+++ Provided records +++
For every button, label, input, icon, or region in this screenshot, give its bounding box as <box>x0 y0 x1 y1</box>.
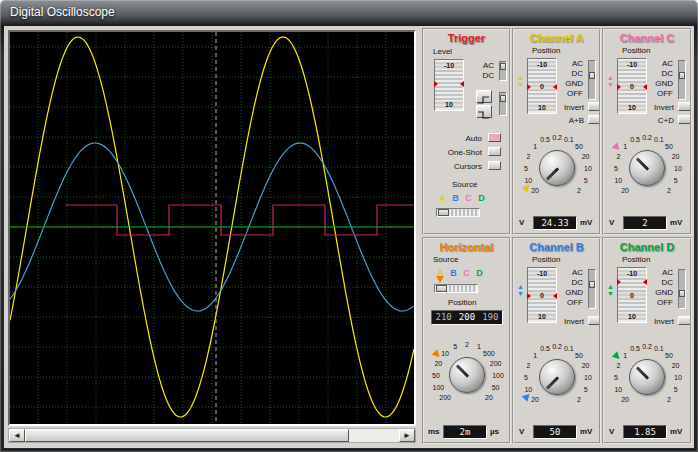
invert-button[interactable] <box>588 102 601 111</box>
edge-select-switch[interactable] <box>499 92 507 116</box>
horizontal-position-display[interactable]: 210 200 190 <box>431 310 503 325</box>
coupling-switch[interactable] <box>588 60 596 100</box>
panel-title: Channel B <box>514 241 599 253</box>
knob-scale-label: 0.1 <box>564 345 574 352</box>
knob-scale-label: 2 <box>667 395 671 402</box>
position-value-current: 200 <box>459 311 475 324</box>
up-arrow-icon: ▲ <box>517 74 524 81</box>
rising-edge-button[interactable] <box>476 90 492 103</box>
scroll-right-button[interactable]: ► <box>399 429 415 442</box>
channel-c-knob-marker <box>612 142 623 153</box>
knob-scale-label: 0.2 <box>642 343 652 350</box>
rising-edge-icon <box>477 95 490 105</box>
invert-button[interactable] <box>678 316 691 325</box>
knob-scale-label: 20 <box>531 395 539 402</box>
scale-top: -10 <box>528 61 556 68</box>
knob-scale-label: 0.5 <box>630 345 640 352</box>
switch-thumb[interactable] <box>679 72 685 79</box>
knob-scale-label: 10 <box>614 385 622 392</box>
channel-b-scale-knob[interactable] <box>539 359 575 395</box>
off-label: OFF <box>647 298 673 308</box>
horizontal-source-slider[interactable] <box>434 284 478 293</box>
trigger-coupling-switch[interactable] <box>499 61 507 81</box>
channel-b-display: 50 <box>533 425 577 439</box>
channel-d-position-arrows[interactable]: ▲▼ <box>607 283 614 297</box>
source-d-label: D <box>473 268 486 278</box>
trigger-source-slider[interactable] <box>436 208 480 217</box>
channel-b-position-arrows[interactable]: ▲▼ <box>517 283 524 297</box>
gnd-label: GND <box>557 79 583 89</box>
channel-a-scale-knob[interactable] <box>539 150 575 186</box>
invert-label: Invert <box>632 103 674 112</box>
knob-scale-label: 0.2 <box>552 134 562 141</box>
channel-c-position-arrows[interactable]: ▲▼ <box>607 74 614 88</box>
source-b-label: B <box>447 268 460 278</box>
channel-d-scale-knob[interactable] <box>629 359 665 395</box>
position-marker-left <box>617 279 621 285</box>
knob-scale-label: 20 <box>582 153 590 160</box>
scope-display <box>8 30 416 426</box>
knob-scale-label: 10 <box>441 350 449 357</box>
switch-thumb[interactable] <box>589 72 595 79</box>
knob-scale-label: 20 <box>434 360 442 367</box>
falling-edge-icon <box>477 110 490 120</box>
knob-scale-label: 2 <box>526 362 530 369</box>
unit-right: µs <box>490 427 499 436</box>
switch-thumb[interactable] <box>679 290 685 297</box>
up-arrow-icon: ▲ <box>607 283 614 290</box>
knob-scale-label: 5 <box>584 176 588 183</box>
sum-button[interactable] <box>678 115 691 124</box>
channel-a-position-arrows[interactable]: ▲▼ <box>517 74 524 88</box>
position-marker-left <box>527 84 531 90</box>
source-c-label: C <box>462 193 475 203</box>
panel-title: Trigger <box>424 32 509 44</box>
knob-scale-label: 2 <box>616 153 620 160</box>
sum-button[interactable] <box>588 115 601 124</box>
scrollbar-thumb[interactable] <box>25 429 349 442</box>
dc-label: DC <box>557 278 583 288</box>
cursors-button[interactable] <box>488 161 501 170</box>
timebase-knob[interactable] <box>449 357 485 393</box>
scope-hscrollbar[interactable]: ◄ ► <box>8 428 416 443</box>
falling-edge-button[interactable] <box>476 105 492 118</box>
one-shot-button[interactable] <box>488 147 501 156</box>
trigger-level-slider[interactable]: -10 10 <box>434 59 464 111</box>
channel-d-position-slider[interactable]: -10 0 10 <box>617 267 647 323</box>
channel-d-knob-block: 20105210.50.20.150201052 <box>605 335 689 419</box>
horizontal-knob-block: 2001005020105215002001005020 <box>425 333 509 417</box>
knob-scale-label: 20 <box>672 362 680 369</box>
invert-button[interactable] <box>678 102 691 111</box>
unit-left: V <box>609 218 614 227</box>
slider-thumb[interactable] <box>436 285 447 292</box>
coupling-switch[interactable] <box>678 60 686 100</box>
channel-d-display: 1.85 <box>623 425 667 439</box>
channel-b-position-slider[interactable]: -10 0 10 <box>527 267 557 323</box>
knob-scale-label: 20 <box>672 153 680 160</box>
invert-button[interactable] <box>588 316 601 325</box>
channel-c-scale-knob[interactable] <box>629 150 665 186</box>
source-c-label: C <box>460 268 473 278</box>
coupling-switch[interactable] <box>588 269 596 309</box>
switch-thumb[interactable] <box>500 63 506 70</box>
unit-right: mV <box>580 427 592 436</box>
knob-scale-label: 10 <box>524 385 532 392</box>
knob-scale-label: 10 <box>674 165 682 172</box>
auto-button[interactable] <box>488 133 501 142</box>
knob-scale-label: 0.1 <box>564 136 574 143</box>
knob-pointer <box>546 167 559 180</box>
knob-scale-label: 0.1 <box>654 345 664 352</box>
coupling-switch[interactable] <box>678 269 686 309</box>
level-label: Level <box>433 47 452 56</box>
panel-title: Channel A <box>514 32 599 44</box>
ac-label: AC <box>472 61 494 71</box>
slider-thumb[interactable] <box>438 209 449 216</box>
knob-scale-label: 10 <box>614 176 622 183</box>
switch-thumb[interactable] <box>500 95 506 102</box>
knob-scale-label: 1 <box>533 143 537 150</box>
unit-left: V <box>519 427 524 436</box>
titlebar[interactable]: Digital Oscilloscope <box>0 0 698 26</box>
scroll-left-button[interactable]: ◄ <box>9 429 25 442</box>
knob-scale-label: 5 <box>584 385 588 392</box>
switch-thumb[interactable] <box>589 281 595 288</box>
knob-scale-label: 5 <box>453 343 457 350</box>
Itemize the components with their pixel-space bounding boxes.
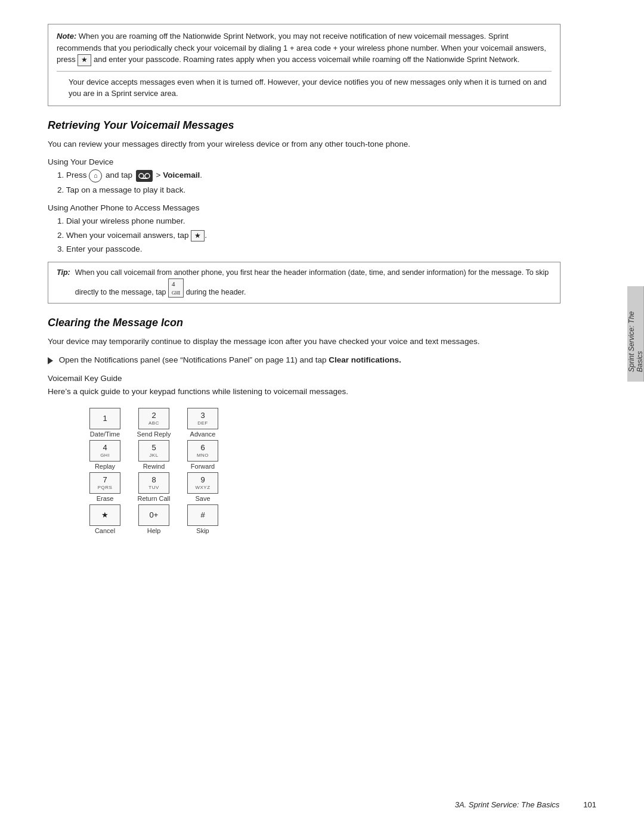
- key-button: 0+: [138, 504, 169, 526]
- section2-body1: Your device may temporarily continue to …: [48, 335, 561, 348]
- key-number: 5: [151, 443, 156, 453]
- key-4-sub: GHI: [172, 290, 180, 296]
- key-button: 8TUV: [138, 472, 169, 494]
- key-4-number: 4: [172, 280, 175, 287]
- key-cell: 1Date/Time: [83, 408, 126, 438]
- svg-rect-0: [136, 170, 153, 182]
- key-number: #: [200, 510, 205, 520]
- key-number: 6: [200, 443, 205, 453]
- key-letters: WXYZ: [195, 485, 210, 491]
- sub1-step2: 2. Tap on a message to play it back.: [57, 184, 561, 197]
- keypad-guide: 1Date/Time2ABCSend Reply3DEFAdvance4GHIR…: [83, 408, 561, 534]
- key-button: 2ABC: [138, 408, 169, 429]
- key-button: 4GHI: [89, 440, 120, 462]
- sub2-step1: 1. Dial your wireless phone number.: [57, 215, 561, 228]
- key-number: 4: [103, 443, 107, 453]
- section2-bullet: Open the Notifications panel (see “Notif…: [48, 354, 561, 367]
- clear-notifications-label: Clear notifications.: [329, 355, 401, 364]
- sub2-title: Using Another Phone to Access Messages: [48, 203, 561, 212]
- key-cell: ★Cancel: [83, 504, 126, 534]
- tip-box: Tip: When you call voicemail from anothe…: [48, 262, 561, 304]
- key-function-label: Erase: [97, 495, 114, 502]
- footer: 3A. Sprint Service: The Basics 101: [455, 800, 596, 809]
- key-function-label: Replay: [95, 463, 115, 470]
- key-cell: 9WXYZSave: [181, 472, 224, 502]
- key-function-label: Forward: [191, 463, 215, 470]
- home-button-icon: ⌂: [89, 169, 102, 182]
- key-button: #: [187, 504, 218, 526]
- sub2-list: 1. Dial your wireless phone number. 2. W…: [57, 215, 561, 256]
- key-function-label: Send Reply: [137, 431, 171, 438]
- sub1-list: 1. Press ⌂ and tap > Voicemail. 2. Tap o…: [57, 169, 561, 196]
- key-cell: 4GHIReplay: [83, 440, 126, 470]
- key-letters: GHI: [100, 453, 110, 459]
- key-cell: 8TUVReturn Call: [132, 472, 175, 502]
- key-cell: #Skip: [181, 504, 224, 534]
- key-cell: 2ABCSend Reply: [132, 408, 175, 438]
- key-function-label: Cancel: [95, 527, 115, 534]
- sub1-step1: 1. Press ⌂ and tap > Voicemail.: [57, 169, 561, 182]
- key-cell: 6MNOForward: [181, 440, 224, 470]
- section1-intro: You can review your messages directly fr…: [48, 138, 561, 151]
- key-cell: 3DEFAdvance: [181, 408, 224, 438]
- key-button: 6MNO: [187, 440, 218, 462]
- key-function-label: Return Call: [137, 495, 170, 502]
- key-button: 1: [89, 408, 120, 429]
- key-function-label: Help: [147, 527, 161, 534]
- tip-label: Tip:: [57, 267, 70, 298]
- key-number: 7: [103, 475, 107, 485]
- key-number: ★: [101, 510, 109, 520]
- key-button: 9WXYZ: [187, 472, 218, 494]
- key-function-label: Rewind: [143, 463, 165, 470]
- key-function-label: Skip: [196, 527, 209, 534]
- sub2-step2: 2. When your voicemail answers, tap ★.: [57, 229, 561, 242]
- key-cell: 7PQRSErase: [83, 472, 126, 502]
- tip-text2: during the header.: [186, 288, 246, 296]
- key-cell: 0+Help: [132, 504, 175, 534]
- note-label: Note:: [57, 32, 76, 41]
- note-box: Note: When you are roaming off the Natio…: [48, 24, 561, 106]
- section1-heading: Retrieving Your Voicemail Messages: [48, 119, 561, 132]
- key-number: 0+: [150, 510, 159, 520]
- voicemail-key-guide-intro: Here’s a quick guide to your keypad func…: [48, 385, 561, 398]
- key-letters: ABC: [148, 420, 159, 426]
- side-tab: Sprint Service: The Basics: [627, 286, 644, 382]
- key-letters: JKL: [149, 453, 158, 459]
- key-number: 2: [151, 411, 156, 420]
- key-letters: DEF: [197, 420, 208, 426]
- triangle-bullet-icon: [48, 357, 53, 364]
- section2-bullet-text: Open the Notifications panel (see “Notif…: [59, 355, 327, 364]
- key-cell: 5JKLRewind: [132, 440, 175, 470]
- voicemail-icon: [136, 170, 153, 182]
- key-function-label: Advance: [190, 431, 216, 438]
- key-function-label: Date/Time: [90, 431, 120, 438]
- sub2-step3: 3. Enter your passcode.: [57, 243, 561, 256]
- key-number: 3: [200, 411, 205, 420]
- star-key-inline: ★: [78, 54, 91, 66]
- star-key-step2: ★: [191, 230, 205, 242]
- voicemail-key-guide-title: Voicemail Key Guide: [48, 374, 561, 383]
- key-button: 5JKL: [138, 440, 169, 462]
- svg-rect-3: [141, 178, 147, 179]
- tip-text1: When you call voicemail from another pho…: [75, 268, 549, 296]
- key-button: 3DEF: [187, 408, 218, 429]
- note-text2: and enter your passcode. Roaming rates a…: [94, 55, 519, 64]
- voicemail-label: Voicemail: [163, 171, 200, 179]
- key-button: ★: [89, 504, 120, 526]
- key-letters: MNO: [197, 453, 209, 459]
- footer-page-number: 101: [583, 800, 596, 809]
- tip-content: When you call voicemail from another pho…: [75, 267, 552, 298]
- key-number: 9: [200, 475, 205, 485]
- key-4-inline: 4 GHI: [168, 278, 184, 298]
- key-button: 7PQRS: [89, 472, 120, 494]
- sub1-title: Using Your Device: [48, 157, 561, 166]
- key-number: 1: [103, 414, 107, 423]
- section2-heading: Clearing the Message Icon: [48, 317, 561, 329]
- key-letters: PQRS: [98, 485, 113, 491]
- note-inner-box: Your device accepts messages even when i…: [57, 71, 552, 100]
- footer-left: 3A. Sprint Service: The Basics: [455, 800, 560, 809]
- key-letters: TUV: [148, 485, 159, 491]
- note-inner-text: Your device accepts messages even when i…: [69, 78, 546, 98]
- key-number: 8: [151, 475, 156, 485]
- key-function-label: Save: [195, 495, 210, 502]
+++
What is required ::
How many of the lines in the records above include the word "from"? State that number alone.

Task solution ::
3